È una corrente endogena bidirezionale e a bassa frequenza, che si viene a formare in seno ai tessuti nel punto in cui si incrociano due correnti a media frequenza. Si chiama interferenziali perché si forma ed interferisce con i tessuti nel punti in cui due correnti a media frequenza si incrociano. Ha un’azione profonda e presenta un’amplificazione dell’intensità.

La corrente interferenziali viene utilizzata in campo fisioterapico a scopo eccitomotorio ed antalgico.

 Indicazioni principali:

  • Dolori nevralgici
  • Periartriti
  • Dolori spastici
  • Turbe trofiche
  • Disturbi neurovegetativi

Controindicazioni principali:

  • Presenza di metalli in situ
  • Dermatiti
  • Ferite

Correnti T.E.N.S

Sono correnti a bassa frequenza, di forma rettangolare. Esplicano un effetto antalgico con modalità non perfettamente definite (liberazione di endorfine, teoria del gate-control, ecc.).

Indicazioni principali:

  • Trattamento dolore cronico
  • Nevralgie
  • Nevralgie occipitali
  • Dolori intercostali
  • Algie radicolari
  • Lombosciatalgie
  • Cervicobrachialgie
  • Dorsalgie

Controindicazioni principali:

  • Presenza di metalli in situ
  • Portatori di pace-maker
  • Dermatiti
  • Ferite

elettrostimolazione del muscolo denervato

Si utilizzano correnti variabili per ottenere una contrazione muscolare al fine di rallentare i fenomeni degenerativi e atrofici a cui va incontro un muscolo denervato.

Indicazioni principali:

Fenomeni di denervazione da neuroaprassia o assonotmesi

Controindicazioni principali:

Portatori di pace-maker; soluzioni di continuo della cute; trattamento locale su flebiti e tromboflebiti; trattamento locale sulla regione del glomo carotideo, presenza di dermatiti e ferite.
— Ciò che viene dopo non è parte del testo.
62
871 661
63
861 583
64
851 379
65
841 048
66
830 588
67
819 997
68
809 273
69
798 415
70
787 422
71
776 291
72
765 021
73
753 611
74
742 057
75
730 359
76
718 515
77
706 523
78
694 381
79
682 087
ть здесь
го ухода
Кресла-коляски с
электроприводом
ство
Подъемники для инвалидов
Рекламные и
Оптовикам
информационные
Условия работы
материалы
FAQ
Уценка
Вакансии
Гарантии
Elettrostimolazione del muscolo normoinnervato

impedire o rallentare fenomeni di ipotrofia, di facilitare il recupero muscolare in distretti immobilizzati e per il potenziamento muscolare.

Indicazioni principali:

Immobilizzazione prolungata; rieducazione muscolo trapiantato; mantenimento del trofismo muscolare

Controindicazioni principali:

Portatori di pace-maker; soluzioni di continuo della cute; trattamento locale su infezioni e infiammazioni cutanee; trattamento locale sulla regione del glomo carotideo; trattamento locale su flebiti e tromboflebiti.